“I personally feel that science is way too overhyped. Every
kid passing the board is not supposed to be a doctor or an engineer. There are
hundreds of other disciplines out there.”
“I totally agree bro, moreover, now is the worst time to study science
or to pursue it as career option for that matter.”
“What exactly do you mean by “now” in particular?”
“Isn’t that obvious? Now we aren’t sure how long science will be talked
about in the country or which version of science, you are supposed to study.
Darwin says that humans evolved from apes but one of our MP totally
rejects it because he or his ancestors haven’t seen monkeys turning into
humans. The logic makes me wonder whether humans evolved from apes or they are
going to end up as apes.
All the theories about procreation that you may study in years will be
damned because a high court judge will tell you that peacock celibates and
still reproduces.
Some elected member of ruling party is suggesting research on Pushpak
Viman technology in IITs. I think that will be tough one for even IIT students.
Prime minister of the country wants medical students to learn cosmetic
surgery from Lord Ganesha’s head transplant case.
And then there is Cow of course. You may be given a project to prove
that cow exhales oxygen or cow dunk blocks radio waves or how cow urine can
cure all the diseases known or unknown to men.
So instead of thinking whether India will have science career scopes, we
should rather ask whether India will have science at all.”
“Don’t worry bro
Science isn’t going anywhere. But seriously arts actually has broader career
scopes.”
“Sorry bro, but I have to disagree here. Future of Arts isn’t any better
than that of science.
If you want to go in movie making, you are supposed to make such movies
that even people’s imagination about script shouldn’t hurt their sentiments.
If you want to be a writer, you are supposed to choose your content
wisely or you can be murdered.
You can be jailed for cartoon making or even for using snap-chat
filters if you are considering comedy.
If you want to be an archeologist or a historian, you may have to find
references or evidence of a queen that existed only in a poem.
If you want to be a journalist, you should be able to make news like
the scamster photobombed the CEO’s photo op with prime minister, when there is
any photo proof comes out of any scamster with PM.

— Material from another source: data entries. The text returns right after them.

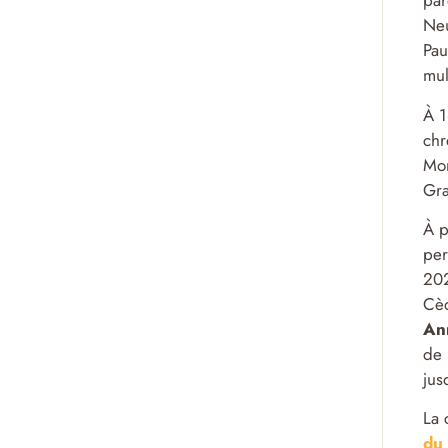
par
Neu
Pau
mul
À 
chr
Mon
Gra
À p
per
202
Cèd
An
de 
jus
La 
du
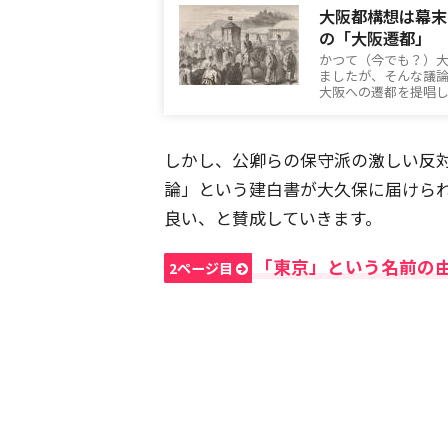
大阪都構想は幕末
の「大阪遷都」
かつて（今でも？）
ましたが、そんな議
大阪への遷都を提唱
しかし、公卿らの保守派の激しい反
論」という建白書が大久保に届けら
良い、と賛成していきます。
「東京」という名前の
2ページ目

And if you are inspired from 3 idiots and you think you will become
a wild life photographer, you always run into the risk of clicking any film
star shooting any endangered species.”
“What exactly are you suggesting? You have problem with
every single thing.”
“Not with everything bro, Commerce has the brightest career scopes and I
don’t doubt that a bit.”
“Why and how, exactly?”
“Glad that you
asked. Since we have the best government
of all time, it is taking so much pain to create jobs in the country. They
demonetize most of the currency, with every day changing rules of withdrawal
and deposit. They changed the whole taxation system and changing the tax slab
for every other item now and then. They keep on reducing interests on provident
funds or keep adding a new cess so that you just can’t keep up with them. So
people and companies have to hire more and more finance and economics
professionals. With these unstable economic policies of government, if you
study commerce and you are brilliant at finance and economics you can find a
place anywhere except, of course, at that one place where it is required the
most, ‘on the economic policy making bench’. For that
you may need a degree in Law.”
“Just one suggestion bro, never be a career counselor to
anybody. By the way, why are you getting down here, you live in Saket, right?”
“Actually that was rented flat and I borrowed a lot of money from
neighbors there telling them that I am going to buy a flat in the same
apartment. Now that guard told them that I don’t have such plan, I have to secretly
move out from there giving some money to the landlord. But this is nice place.
When Landlord will come here for picnic, I will have reunion with him.”
Just then metro announced “Next station is Chhatarpur; Door
will open on the right. Please mind the gap” and I waved him good bye.